How to Make People ROFL Online
So what are some tips to make people laugh out loud from behind a screen? Here are three to keep in mind:
Don’t be a copycat While this is already a given for many seasoned stand-up and sketch comics, it’s acknowledged that originality is difficult to find on the World Wide Web. Of course, that doesn’t mean you’re free to copy someone else’s material. Savvy social media users can easily detect whether or not you’re presenting something original — or trace it back to the real source. However, this doesn’t mean you can’t participate in viral challenges, memes, or parodies over TikTok. As long as you have a unique, subversive take on the goings-on around the world, you can find success in your humor.

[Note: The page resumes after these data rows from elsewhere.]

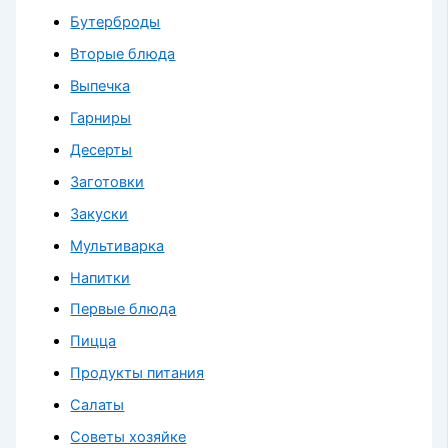
Бутерброды
Вторые блюда
Выпечка
Гарниры
Десерты
Заготовки
Закуски
Мультиварка
Напитки
Первые блюда
Пицца
Продукты питания
Салаты
Советы хозяйке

Develop your social media voice As a comedian, you’ve probably already found your ‘voice’ for gigs onstage — but that’s often coupled with your stage presence, gestures, and other physical factors that are difficult to replicate online. This means you really need to develop a solid social media voice. Are you looking at dry wit? Exaggerated language? These are all things you should consider when establishing your voice on social media, and it shouldn’t be too distant from your IRL one.
Follow the art of KISS KISS or “Keep It Short and Sweet” is the backbone of witty and funny social media posts. Sometimes, our best work with language comes when we’re forced to compress it with the 280-character limit on Twitter. One study even found that certainty in language by using words like “always” or “everything” actually keeps consumers engaged for plenty of likes, comments, and shares/retweets — so don’t be afraid to be more direct in what you say. Cut down on the words, trust your audience, and let the cleverness come out on its own.